Бог спит. Последние беседы с Витольдом Бересем и Кшиштофом Бурнетко | страница 52
Поэтому я был за то, чтобы покончить с диктатурой в Ираке — не потому, что она зарабатывала на нефти, а потому, что уничтожала людей.
— Но что отвечать пацифистам, которые говорят, что самое главное мир, потому что война это всегда смерть?
— Пацифисты как с луны свалились, они не понимают, что, не будь мощного сопротивления диктатуре, фашизму, коммунизму, пацифизма бы не существовало. Что это такое: пацифизм? Я не слыхал, чтобы пацифисты громко протестовали против того, что в мракобесных арабских странах забивают камнями женщину, которая переспала с любовником. Максимум, что-то тихонько вякнут — не больше того. Обрушиваются с криком на демократические правительства, но не трогают настоящие, жесткие диктатуры. Вот какие они, пацифисты. Во всем, что ни делают, по сути, заложено пренебрежение к человеческой жизни.
— Значит, человек имеет право убивать, если защищает свою жизнь и жизнь своих близких?
— Это всё теоретические рассуждения. Каждый человек защищается, каждый хочет жить… Как не защищаться, если тебя хотят убить?
— Вы когда-то сказали нам очень важную вещь: в гетто стреляли не обязательно для того, чтобы убить. Иногда только чтобы напугать.
— Да, но в конечном счете убивать приходилось — недаром для этого выбирали не ангелов, а бандитов. Цель была, в частности, такая: чтобы другие бандиты испугались и поумерили свой пыл.
— Какое у вас было оружие? Из чего вы сами стреляли? Из пистолета или…
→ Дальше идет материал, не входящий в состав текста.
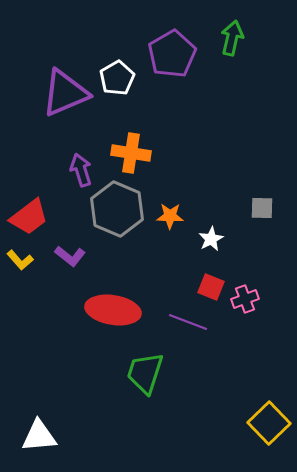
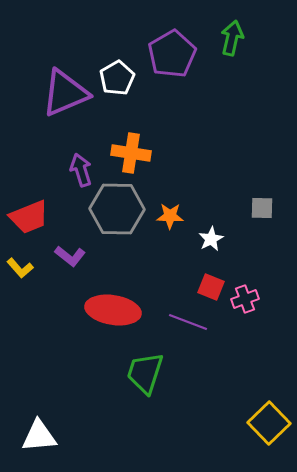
gray hexagon: rotated 22 degrees counterclockwise
red trapezoid: rotated 15 degrees clockwise
yellow L-shape: moved 8 px down
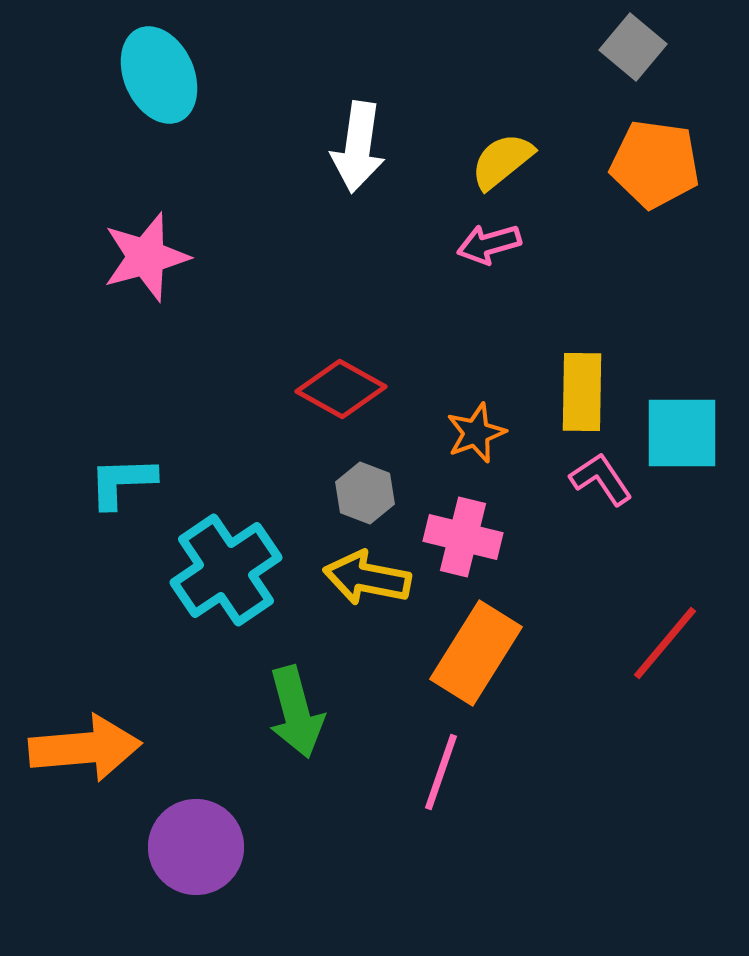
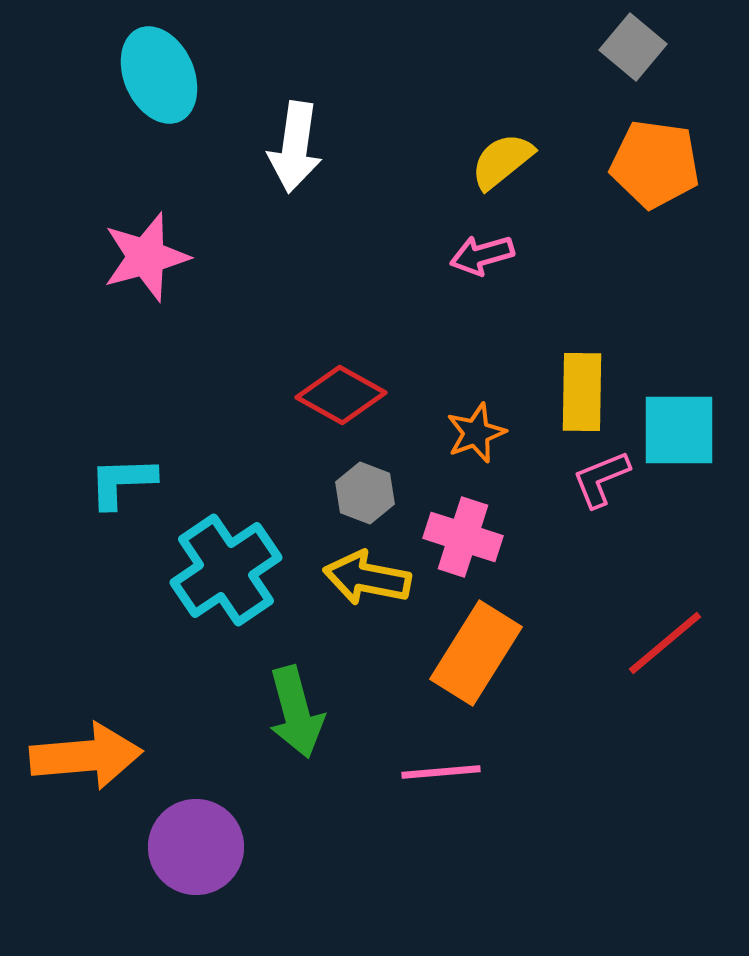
white arrow: moved 63 px left
pink arrow: moved 7 px left, 11 px down
red diamond: moved 6 px down
cyan square: moved 3 px left, 3 px up
pink L-shape: rotated 78 degrees counterclockwise
pink cross: rotated 4 degrees clockwise
red line: rotated 10 degrees clockwise
orange arrow: moved 1 px right, 8 px down
pink line: rotated 66 degrees clockwise
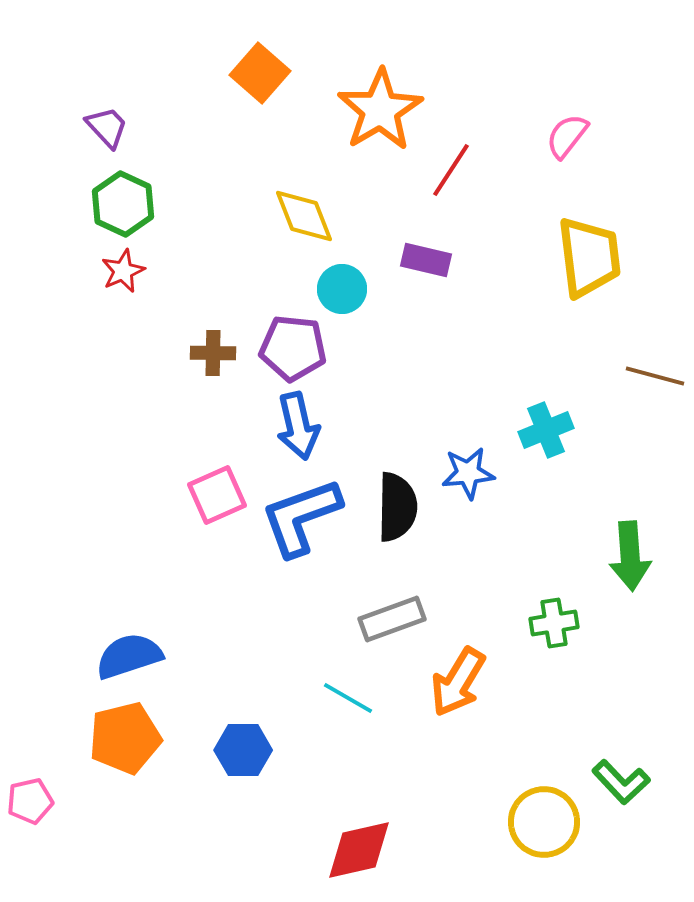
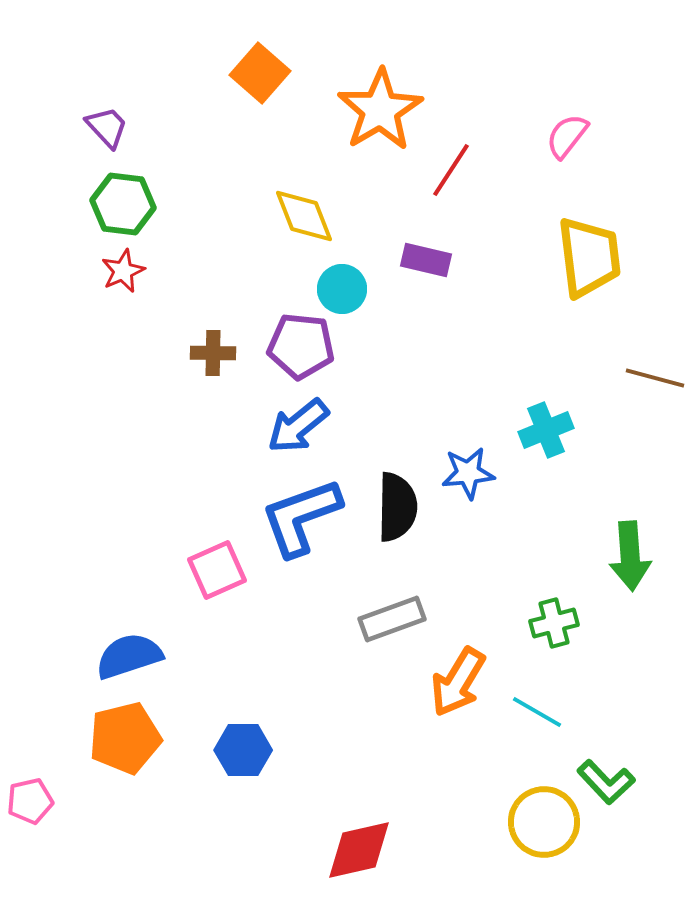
green hexagon: rotated 18 degrees counterclockwise
purple pentagon: moved 8 px right, 2 px up
brown line: moved 2 px down
blue arrow: rotated 64 degrees clockwise
pink square: moved 75 px down
green cross: rotated 6 degrees counterclockwise
cyan line: moved 189 px right, 14 px down
green L-shape: moved 15 px left
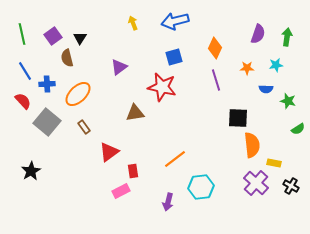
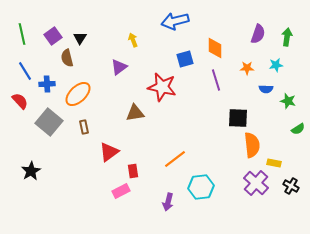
yellow arrow: moved 17 px down
orange diamond: rotated 25 degrees counterclockwise
blue square: moved 11 px right, 2 px down
red semicircle: moved 3 px left
gray square: moved 2 px right
brown rectangle: rotated 24 degrees clockwise
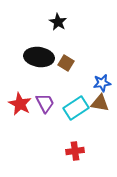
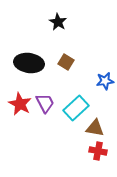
black ellipse: moved 10 px left, 6 px down
brown square: moved 1 px up
blue star: moved 3 px right, 2 px up
brown triangle: moved 5 px left, 25 px down
cyan rectangle: rotated 10 degrees counterclockwise
red cross: moved 23 px right; rotated 18 degrees clockwise
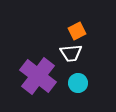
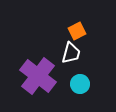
white trapezoid: rotated 70 degrees counterclockwise
cyan circle: moved 2 px right, 1 px down
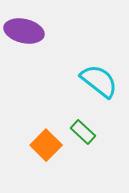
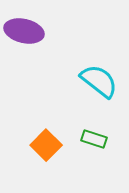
green rectangle: moved 11 px right, 7 px down; rotated 25 degrees counterclockwise
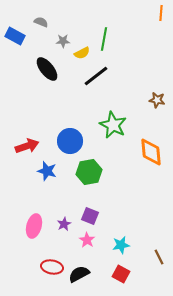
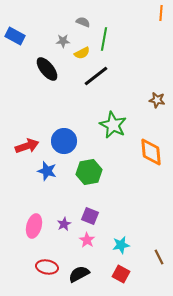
gray semicircle: moved 42 px right
blue circle: moved 6 px left
red ellipse: moved 5 px left
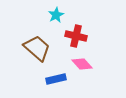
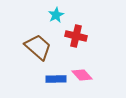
brown trapezoid: moved 1 px right, 1 px up
pink diamond: moved 11 px down
blue rectangle: rotated 12 degrees clockwise
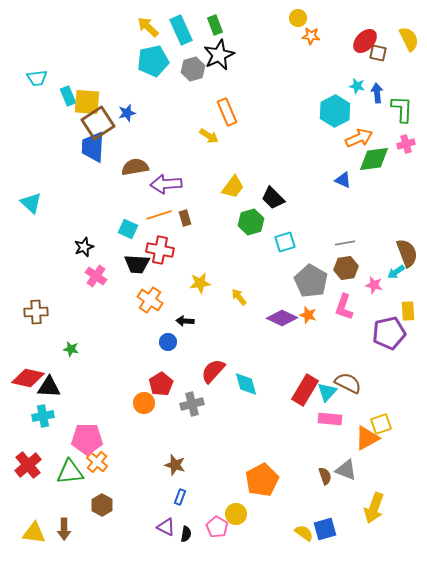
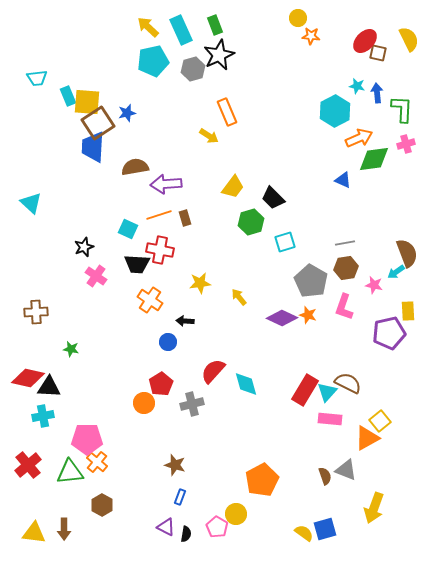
yellow square at (381, 424): moved 1 px left, 3 px up; rotated 20 degrees counterclockwise
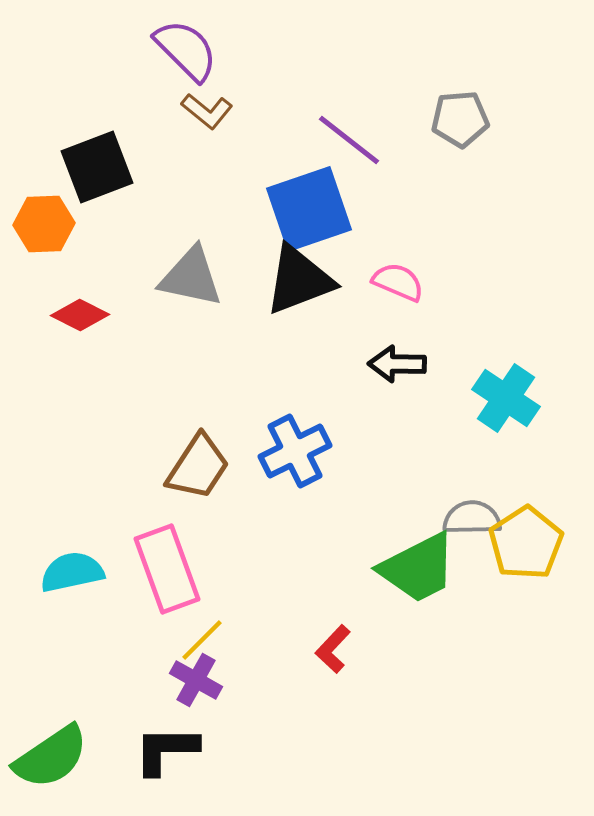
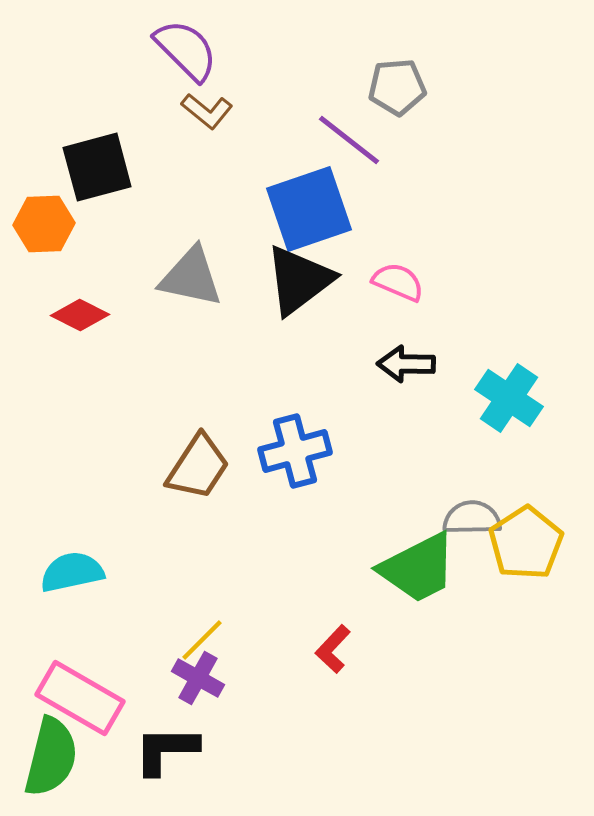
gray pentagon: moved 63 px left, 32 px up
black square: rotated 6 degrees clockwise
black triangle: rotated 16 degrees counterclockwise
black arrow: moved 9 px right
cyan cross: moved 3 px right
blue cross: rotated 12 degrees clockwise
pink rectangle: moved 87 px left, 129 px down; rotated 40 degrees counterclockwise
purple cross: moved 2 px right, 2 px up
green semicircle: rotated 42 degrees counterclockwise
— По-разному бывало. Когда-то у меня даже был ППШ.
Тогда было много вроде бы «специалистов»… Антек[73], например, впервые выстрелил из противотанкового ружья во время Варшавского восстания. Он не знал, что нужно открыть рот, и сразу оглох, и потом всю жизнь был глухим на одно ухо. Вот вам прирожденный стрелок…
Да ну, вы глупые, вам этого не понять.
— Мы даже не знаем, как выглядит противотанковое ружье и как из него стреляют.
— Оно тяжелое, носили его вдвоем. А вам нужно пройти начальный курс обучения.
— Нам уже не нужно, но мы хотим, чтобы люди знали.
— Да, вам уже ничего не поможет.
Мне очень трудно сказать про Марека: БЫЛ.
Нам очень его не хватает — его мудрости, исключительно справедливых суждений, снисходительности, тепла, — но я верю, что его слова, его поступки накрепко запали в память и, к счастью, останутся с нами навсегда.
Познакомились мы с ним, если не ошибаюсь, в 1980 году, во времена «Солидарности», когда Лех Валенса создал Фонд здоровья «Солидарности», куда вошли известные врачи — Марек Эдельман, Зося Куратовская, Анджей Щеклик (а я была секретарем Фонда).